Les Brics mis sous pression par les menaces douanières de Trump

Les Brics avaient critiqué la guerre commerciale lancée par Donald Trump avec sobriété, et sans même le citer. Cela n'a pas suffi à leur épargner la colère du président américain, qui les menace de droits de douane supplémentaires.
Réuni pour son sommet annuel à Rio de Janeiro, sous les auspices du président brésilien de gauche Luiz Inacio Lula da Silva, le groupe de pays émergents avait exprimé dimanche ses "sérieuses préoccupations" face à l'"augmentation de mesures douanières et non-douanières unilatérales qui faussent le commerce".
De telles mesures "affectent les perspectives de développement économique mondial", a averti le bloc de onze pays, qui représentent près de la moitié de la population mondiale et 40% du PIB de la planète, dans une déclaration conjointe.
Les Brics, qui incluent notamment le Brésil, la Russie, l'Inde, la Chine et l'Afrique du Sud, n'avaient pas cité nommément les Etats-Unis ni leur président.
Mais cela n'a pas empêché une vive réplique du locataire de la Maison-Blanche.
"Tout pays s'alignant sur les politiques anti-américaines des Brics se verra appliquer un droit de douane SUPPLEMENTAIRE de 10%. Il n'y aura pas d'exception à cette politique", a écrit M. Trump sur la plateforme Truth Social.
- "Empereur" -
Face au coup de semonce, Chine et Russie ont tenté lundi de calmer le jeu, tandis que Lula a répliqué sur un ton outragé.
"Nous ne voulons pas d'un empereur. Nous sommes des pays souverains", a-t-il lancé lors d'une conférence de presse clôturant le sommet de Rio.
"S'il pense qu'il peut taxer, les autres pays ont le droit de taxer aussi. Il y a la loi de la réciprocité", a-t-il averti.
La Chine, de loin la puissance dominante au sein des Brics, a choisi un ton nettement plus mesuré, disant refuser "la confrontation".
"La Chine a toujours affirmé sa position selon laquelle les guerres commerciales et tarifaires ne font pas de gagnants et que le protectionnisme ne permet pas d'avancer", a déclaré Mao Ning, porte-parole du ministère des Affaires étrangères.
Les Brics "prônent l'ouverture, l'inclusion et la coopération gagnant-gagnant", a-t-elle souligné.
Menacée de droits de douane exorbitants, la Chine, dont le président Xi Jinping était le grand absent du sommet de Rio, s'est accordée avec Washington sur un cadre général pour lisser leurs différends commerciaux, au prix de difficiles discussions.

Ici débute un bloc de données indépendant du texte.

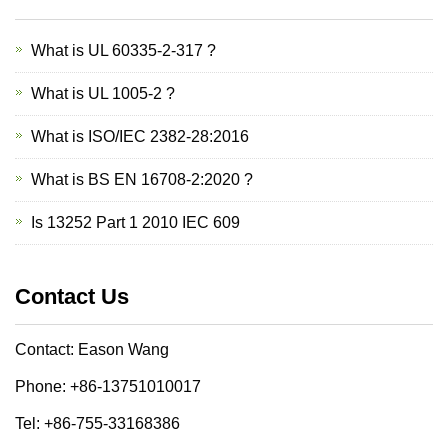
What is UL 60335-2-317 ?
What is UL 1005-2 ?
What is ISO/IEC 2382-28:2016
What is BS EN 16708-2:2020 ?
Is 13252 Part 1 2010 IEC 609
Contact Us
Contact: Eason Wang
Phone: +86-13751010017
Tel: +86-755-33168386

Visé par un mandat d'arrêt de la Cour pénale internationale (CPI) pour crime de guerre présumé en Ukraine, le président russe Vladimir Poutine n'a pas non plus fait le déplacement à Rio, mais a participé par visioconférence.
Le Kremlin s'est aussi employé à faire baisser la température après les nouvelles menaces de M. Trump.
"L'interaction au sein des Brics n'a jamais été et ne sera jamais dirigée contre des pays tiers", a assuré le porte-parole de la présidence russe, Dmitri Peskov, selon les agences russes.
Quant au président sud-africain Cyril Ramaphosa, il a jugé "vraiment décevant qu'après une initiative collective très positive comme celle des Brics, certains puissent la percevoir de manière négative et veuillent punir ceux qui y participent".
- "Peur" -
M. Trump "ne cible plus un pays spécifique, mais il menace le bloc tout entier", a estimé auprès de l'AFP Marta Fernandez, directrice du Brics Policy Center, centre de recherches de l'université catholique PUC de Rio.
Cela vise à inspirer la "peur à certains des pays qui négocient bilatéralement avec Trump, comme c'est le cas de l'Inde", a-t-elle analysé.
Créé pour rééquilibrer l'ordre mondial au bénéfice du "Sud global" face à l'Occident, le groupe des Brics s'est élargi depuis 2023 avec l'Arabie saoudite, l'Egypte, les Émirats arabes unis, l'Éthiopie, l'Iran puis l'Indonésie.
L'hostilité de M. Trump à l'égard du bloc ne date pas d'hier. Il avait en effet menacé d'imposer des droits de douane de 100% aux pays qui défieraient la domination internationale du dollar. Une réponse directe à l'idée, prudemment émise au sein du groupe, d'une alternative au dollar pour le commerce entre pays membres.
A Rio, les Brics ont encore donné un autre motif d'irritation au président américain, en condamnant dans leur déclaration conjointe les attaques menées en juin contre l'Iran par les Etats-Unis et Israël - là aussi en évitant de nommer ces deux pays.